Soweit sind die Rollen klar besetzt, ich wollte meine Mutter spielen (ist oft betrunken und sucht immer Gelegenheiten, weiterzutrinken; aggressiv und bestimmend), ein Teilnehmer spielt den Vater (dieser ist eher ruhig). Ich wollte einfach mal wissen wie es sich anfühlt, wenn man Familienangehörige und vor allem sein Kind so verletzend behandelt und demütigt. Genau diese Situation herrschte bei uns sehr, sehr oft; nicht nur an Weihnachten. Im Alltag, bei Freunden, in der Gaststätte, beim Einkaufen. Ich war ständig in Gedanken fluchtbereit und zog den Kopf ein.
Also fingen wir an....... und nach nur 5 Minuten tauschten mein Teilnehmer und ich die Rollen, ohne Absprache. Ich konnte gar nicht meine Mutter spielen, da er meine Rolle übernahm, jedoch in einer Art und Weise, die uns alle überraschte. Er spielte sein Sache sehr sicher, ich wurde immer kleiner, sank in mich zusammen und sah auf einmal meine Mutter da sitzen. Ich habe im Geiste einfach die Gesichter ausgetauscht und habe mich 40 Jahre zurückversetzt in unser Wohnzimmer. Der Teilnehmer, der den Sohn spielte, fing nach kurzen Ansprachen und Protesten wirklich an zu weinen und ist aufgestanden um zu gehen. Er ging auch, um kurz später wieder zu kommen und es nochmals zu versuchen. Keine Chance, er wurde wieder in Grund und Boden geschrien. Der Teilnehmer, der den Vater spielte, kam aus seiner Rolle gar nicht mehr heraus. Ich konnte gar nichts mehr fühlen, nur Ohnmacht und Sprachlosigkeit. Habe ich das Gesehene und Gehörte wirklich so lange ertragen? Habe ich wirklich immer wieder versucht, gute Stimmung nach so einem Krach zu machen? Mit dem Ergebnis: ausgelacht und weggeschickt.
Der Dozent hat dann auf einmal das Rollenspiel gestoppt, er lief aus dem Ruder. Ich weiß nicht, ob ihr nachempfinden könnt, was in uns vorging. Stille, große Betroffenheit und Fragen, wie so was passieren konnte. Zusammen versuchten wir uns zu beruhigen und uns zu fragen, was in jedem Einzelnen dabei vorging. Der Teilnehmer, der den Vater spielte, war über sich selbst so schockiert. Er konnte nicht glauben was er da gespielt hat (sein Vater war Alkoholiker, was er danach erzählte).
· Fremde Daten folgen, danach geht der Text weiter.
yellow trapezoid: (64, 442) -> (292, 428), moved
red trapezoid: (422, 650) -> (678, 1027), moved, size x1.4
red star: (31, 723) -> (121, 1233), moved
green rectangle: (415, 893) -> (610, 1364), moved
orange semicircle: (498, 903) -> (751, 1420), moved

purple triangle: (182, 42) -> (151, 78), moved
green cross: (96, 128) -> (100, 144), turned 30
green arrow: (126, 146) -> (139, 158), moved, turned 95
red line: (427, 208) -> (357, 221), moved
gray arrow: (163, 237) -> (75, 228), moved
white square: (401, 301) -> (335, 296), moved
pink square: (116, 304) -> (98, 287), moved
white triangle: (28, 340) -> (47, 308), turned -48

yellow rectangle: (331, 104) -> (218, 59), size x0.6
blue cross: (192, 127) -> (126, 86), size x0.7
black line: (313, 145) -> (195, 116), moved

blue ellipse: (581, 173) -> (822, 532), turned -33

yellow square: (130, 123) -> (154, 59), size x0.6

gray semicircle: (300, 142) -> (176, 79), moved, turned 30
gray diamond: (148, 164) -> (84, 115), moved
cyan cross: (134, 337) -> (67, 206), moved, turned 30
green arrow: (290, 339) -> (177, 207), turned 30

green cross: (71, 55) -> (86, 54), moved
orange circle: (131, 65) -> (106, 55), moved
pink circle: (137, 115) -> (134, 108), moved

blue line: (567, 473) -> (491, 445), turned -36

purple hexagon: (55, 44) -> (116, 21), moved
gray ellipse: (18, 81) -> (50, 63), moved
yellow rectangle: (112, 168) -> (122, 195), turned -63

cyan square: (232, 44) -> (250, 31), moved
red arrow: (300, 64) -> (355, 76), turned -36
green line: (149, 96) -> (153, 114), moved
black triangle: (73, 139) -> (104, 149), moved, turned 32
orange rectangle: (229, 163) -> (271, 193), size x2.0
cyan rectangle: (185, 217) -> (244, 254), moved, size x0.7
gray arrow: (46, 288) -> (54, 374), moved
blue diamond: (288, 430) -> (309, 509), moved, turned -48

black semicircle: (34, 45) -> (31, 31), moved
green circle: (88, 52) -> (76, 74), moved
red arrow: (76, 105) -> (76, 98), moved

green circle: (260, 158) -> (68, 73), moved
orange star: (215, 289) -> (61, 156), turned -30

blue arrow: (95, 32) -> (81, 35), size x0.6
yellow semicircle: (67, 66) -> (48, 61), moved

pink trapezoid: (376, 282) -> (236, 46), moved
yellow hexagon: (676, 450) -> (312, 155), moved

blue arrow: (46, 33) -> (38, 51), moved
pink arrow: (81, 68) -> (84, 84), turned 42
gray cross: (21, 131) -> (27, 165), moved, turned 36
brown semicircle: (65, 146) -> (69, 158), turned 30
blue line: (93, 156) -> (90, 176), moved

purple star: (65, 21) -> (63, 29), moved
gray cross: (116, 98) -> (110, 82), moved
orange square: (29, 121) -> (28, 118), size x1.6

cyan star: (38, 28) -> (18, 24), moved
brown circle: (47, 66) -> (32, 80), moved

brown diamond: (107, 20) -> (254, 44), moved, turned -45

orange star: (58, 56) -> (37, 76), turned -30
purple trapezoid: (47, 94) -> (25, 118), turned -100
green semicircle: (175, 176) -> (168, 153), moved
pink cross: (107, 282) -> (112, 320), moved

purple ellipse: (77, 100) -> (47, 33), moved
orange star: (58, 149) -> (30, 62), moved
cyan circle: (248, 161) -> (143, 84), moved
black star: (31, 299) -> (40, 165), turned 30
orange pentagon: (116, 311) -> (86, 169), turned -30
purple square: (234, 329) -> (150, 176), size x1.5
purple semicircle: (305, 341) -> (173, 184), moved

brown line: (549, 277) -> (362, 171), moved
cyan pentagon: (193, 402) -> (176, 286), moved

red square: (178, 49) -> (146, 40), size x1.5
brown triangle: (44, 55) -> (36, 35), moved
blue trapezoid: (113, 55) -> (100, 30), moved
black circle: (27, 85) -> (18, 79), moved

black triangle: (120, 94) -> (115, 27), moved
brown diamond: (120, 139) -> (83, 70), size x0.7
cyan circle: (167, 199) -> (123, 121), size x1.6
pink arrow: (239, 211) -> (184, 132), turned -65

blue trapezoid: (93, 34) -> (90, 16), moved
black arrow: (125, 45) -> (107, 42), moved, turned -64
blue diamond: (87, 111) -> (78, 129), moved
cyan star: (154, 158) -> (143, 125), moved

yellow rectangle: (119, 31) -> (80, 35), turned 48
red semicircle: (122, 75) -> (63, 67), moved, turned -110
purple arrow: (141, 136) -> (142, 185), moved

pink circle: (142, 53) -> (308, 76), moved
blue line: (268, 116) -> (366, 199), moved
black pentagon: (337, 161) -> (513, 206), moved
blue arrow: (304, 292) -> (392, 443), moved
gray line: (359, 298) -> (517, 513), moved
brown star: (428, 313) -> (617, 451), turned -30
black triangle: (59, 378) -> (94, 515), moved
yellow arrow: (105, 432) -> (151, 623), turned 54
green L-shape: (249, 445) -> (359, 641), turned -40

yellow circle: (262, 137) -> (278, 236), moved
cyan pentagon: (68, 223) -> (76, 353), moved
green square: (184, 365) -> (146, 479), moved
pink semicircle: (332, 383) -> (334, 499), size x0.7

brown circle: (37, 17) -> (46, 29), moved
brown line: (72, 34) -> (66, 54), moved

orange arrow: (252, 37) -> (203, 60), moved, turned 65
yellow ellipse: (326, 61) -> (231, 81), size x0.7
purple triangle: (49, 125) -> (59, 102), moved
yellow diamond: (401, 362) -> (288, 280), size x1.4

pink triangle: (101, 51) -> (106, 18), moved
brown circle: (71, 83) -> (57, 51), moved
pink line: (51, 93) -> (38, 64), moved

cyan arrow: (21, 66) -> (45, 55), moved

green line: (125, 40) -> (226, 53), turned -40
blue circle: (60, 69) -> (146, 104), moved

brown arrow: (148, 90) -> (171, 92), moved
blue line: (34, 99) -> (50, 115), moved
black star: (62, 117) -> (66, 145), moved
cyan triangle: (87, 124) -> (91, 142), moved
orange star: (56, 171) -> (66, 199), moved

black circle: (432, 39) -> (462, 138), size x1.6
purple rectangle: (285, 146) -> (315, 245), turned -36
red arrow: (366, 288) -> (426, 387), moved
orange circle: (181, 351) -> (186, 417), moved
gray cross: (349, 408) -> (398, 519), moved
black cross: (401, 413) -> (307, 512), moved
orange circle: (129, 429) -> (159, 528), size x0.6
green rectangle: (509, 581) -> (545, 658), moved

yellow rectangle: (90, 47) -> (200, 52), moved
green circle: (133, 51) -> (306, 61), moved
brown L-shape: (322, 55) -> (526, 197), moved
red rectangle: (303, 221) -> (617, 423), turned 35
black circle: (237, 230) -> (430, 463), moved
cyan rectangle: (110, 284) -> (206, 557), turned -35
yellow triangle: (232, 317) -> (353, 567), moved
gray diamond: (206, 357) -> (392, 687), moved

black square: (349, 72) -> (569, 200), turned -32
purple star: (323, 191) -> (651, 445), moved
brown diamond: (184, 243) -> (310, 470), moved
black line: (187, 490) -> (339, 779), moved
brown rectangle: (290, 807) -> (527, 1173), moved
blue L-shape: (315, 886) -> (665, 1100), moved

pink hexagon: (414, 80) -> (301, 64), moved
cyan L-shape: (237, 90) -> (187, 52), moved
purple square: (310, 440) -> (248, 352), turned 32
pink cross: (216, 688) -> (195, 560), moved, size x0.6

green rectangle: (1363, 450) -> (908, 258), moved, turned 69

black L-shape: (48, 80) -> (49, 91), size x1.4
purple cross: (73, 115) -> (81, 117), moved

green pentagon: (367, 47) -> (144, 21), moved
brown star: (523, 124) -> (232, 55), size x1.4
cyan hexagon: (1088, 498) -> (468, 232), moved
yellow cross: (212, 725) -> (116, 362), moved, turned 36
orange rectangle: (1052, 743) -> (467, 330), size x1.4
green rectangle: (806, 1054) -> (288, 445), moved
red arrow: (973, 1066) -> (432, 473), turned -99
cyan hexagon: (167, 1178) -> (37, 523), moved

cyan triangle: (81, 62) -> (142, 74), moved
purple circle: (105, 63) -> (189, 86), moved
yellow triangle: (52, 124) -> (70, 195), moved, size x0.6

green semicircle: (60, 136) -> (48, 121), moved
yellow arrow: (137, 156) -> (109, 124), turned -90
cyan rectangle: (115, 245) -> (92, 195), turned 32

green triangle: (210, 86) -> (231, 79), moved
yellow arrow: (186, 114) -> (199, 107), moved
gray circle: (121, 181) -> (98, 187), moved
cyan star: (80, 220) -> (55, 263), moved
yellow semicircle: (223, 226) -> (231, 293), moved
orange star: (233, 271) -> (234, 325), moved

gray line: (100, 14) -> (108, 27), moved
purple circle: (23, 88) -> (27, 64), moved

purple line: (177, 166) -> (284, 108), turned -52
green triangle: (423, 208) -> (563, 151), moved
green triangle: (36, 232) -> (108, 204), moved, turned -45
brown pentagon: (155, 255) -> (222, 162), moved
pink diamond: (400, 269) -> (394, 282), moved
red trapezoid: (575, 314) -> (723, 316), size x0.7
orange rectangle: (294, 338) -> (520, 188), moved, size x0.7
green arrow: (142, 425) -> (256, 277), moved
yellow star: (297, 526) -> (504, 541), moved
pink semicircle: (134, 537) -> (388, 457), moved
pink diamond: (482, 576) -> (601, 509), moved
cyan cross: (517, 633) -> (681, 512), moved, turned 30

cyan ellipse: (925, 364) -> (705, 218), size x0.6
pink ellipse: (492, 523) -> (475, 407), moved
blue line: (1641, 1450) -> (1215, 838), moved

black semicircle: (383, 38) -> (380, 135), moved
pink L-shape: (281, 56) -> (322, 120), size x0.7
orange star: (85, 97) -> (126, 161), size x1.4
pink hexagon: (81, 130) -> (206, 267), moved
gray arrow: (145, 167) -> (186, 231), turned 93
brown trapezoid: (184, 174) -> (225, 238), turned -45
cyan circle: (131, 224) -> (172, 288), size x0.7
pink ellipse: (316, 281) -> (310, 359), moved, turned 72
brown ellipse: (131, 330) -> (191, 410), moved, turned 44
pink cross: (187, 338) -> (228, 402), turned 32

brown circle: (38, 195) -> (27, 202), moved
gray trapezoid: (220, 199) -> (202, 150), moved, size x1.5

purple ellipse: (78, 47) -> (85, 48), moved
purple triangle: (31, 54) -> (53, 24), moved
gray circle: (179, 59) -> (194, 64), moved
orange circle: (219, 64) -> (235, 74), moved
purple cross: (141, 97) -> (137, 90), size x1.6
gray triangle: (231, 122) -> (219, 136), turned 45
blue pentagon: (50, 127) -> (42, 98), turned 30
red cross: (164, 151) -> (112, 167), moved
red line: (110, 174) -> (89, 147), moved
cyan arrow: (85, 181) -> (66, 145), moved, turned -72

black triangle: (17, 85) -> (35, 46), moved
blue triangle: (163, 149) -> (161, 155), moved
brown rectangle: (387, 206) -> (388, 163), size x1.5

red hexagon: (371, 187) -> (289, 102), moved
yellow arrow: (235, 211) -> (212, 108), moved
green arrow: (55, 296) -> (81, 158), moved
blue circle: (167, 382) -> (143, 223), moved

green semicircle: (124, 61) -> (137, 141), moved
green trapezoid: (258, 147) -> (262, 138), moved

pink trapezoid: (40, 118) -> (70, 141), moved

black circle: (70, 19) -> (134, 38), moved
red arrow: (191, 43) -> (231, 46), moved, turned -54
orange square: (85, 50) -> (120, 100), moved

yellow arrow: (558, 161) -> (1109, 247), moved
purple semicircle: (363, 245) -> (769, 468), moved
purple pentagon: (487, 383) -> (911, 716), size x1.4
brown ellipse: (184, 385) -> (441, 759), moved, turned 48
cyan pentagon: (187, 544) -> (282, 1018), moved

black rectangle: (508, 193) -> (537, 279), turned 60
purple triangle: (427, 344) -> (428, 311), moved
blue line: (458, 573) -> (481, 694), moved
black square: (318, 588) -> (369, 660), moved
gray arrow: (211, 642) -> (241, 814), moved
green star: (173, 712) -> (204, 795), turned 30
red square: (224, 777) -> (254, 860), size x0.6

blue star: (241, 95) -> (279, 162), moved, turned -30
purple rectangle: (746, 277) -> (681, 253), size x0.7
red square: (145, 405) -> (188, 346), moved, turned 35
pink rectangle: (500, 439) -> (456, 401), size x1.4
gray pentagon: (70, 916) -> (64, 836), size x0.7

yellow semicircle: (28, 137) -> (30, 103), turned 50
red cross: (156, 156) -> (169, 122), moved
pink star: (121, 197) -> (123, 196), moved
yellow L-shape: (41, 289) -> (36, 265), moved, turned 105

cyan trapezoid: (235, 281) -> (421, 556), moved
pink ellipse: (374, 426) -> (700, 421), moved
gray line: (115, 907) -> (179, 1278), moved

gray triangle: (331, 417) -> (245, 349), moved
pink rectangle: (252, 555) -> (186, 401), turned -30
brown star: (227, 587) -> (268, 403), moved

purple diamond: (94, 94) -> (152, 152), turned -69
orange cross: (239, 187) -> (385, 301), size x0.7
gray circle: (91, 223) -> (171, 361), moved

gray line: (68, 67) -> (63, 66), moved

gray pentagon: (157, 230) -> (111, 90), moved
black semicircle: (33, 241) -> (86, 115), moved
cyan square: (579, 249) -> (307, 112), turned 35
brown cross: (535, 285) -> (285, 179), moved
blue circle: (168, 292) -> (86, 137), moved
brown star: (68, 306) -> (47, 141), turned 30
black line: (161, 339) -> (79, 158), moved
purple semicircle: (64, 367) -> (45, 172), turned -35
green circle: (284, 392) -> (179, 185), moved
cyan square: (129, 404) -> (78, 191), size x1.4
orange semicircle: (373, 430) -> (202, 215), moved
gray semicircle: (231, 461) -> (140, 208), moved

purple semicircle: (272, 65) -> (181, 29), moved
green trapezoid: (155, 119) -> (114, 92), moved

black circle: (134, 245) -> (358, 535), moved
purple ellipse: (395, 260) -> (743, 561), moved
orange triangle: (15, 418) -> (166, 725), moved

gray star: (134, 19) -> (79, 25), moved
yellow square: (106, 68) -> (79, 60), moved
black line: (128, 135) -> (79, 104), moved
Auch in den anderen Gruppen gingen manche an die frische Luft, ein Dozent zur Betreuung mit. Ganz im Innern sitzen noch Dinge, die man so im Alltag nicht spürt. Diese tiefe Verletzungen kommen bei solchen Begegnungen dann nach draußen, mit voller Wucht. Mein persönliches Fazit: das war eine Familienaufstellung mit lebenden Figuren. Und das geht ganz schön unter die Haut.

Kaffeepause.

Der Tag war aber noch nicht zu Ende. Nach der Pause durften wir einen Filmausschnitt über "20 Jahre Trialog" anschauen, doch keiner konnte sich so richtig konzentrieren. Der Kopf war übervoll, die Emotionen beherrschten die Gedanken, wir hatten Mühe sitzenzubleiben.

Kleiner Hinweis. Wer mehr über Trialog wissen will: www.trialog-psychoseseminar.de

Feierabend, endlich nach Hause. Ich ging noch einkaufen, kochte mir etwas Leckeres und dann versuchte ich zu schlafen, oberflächlich aber ganz gut.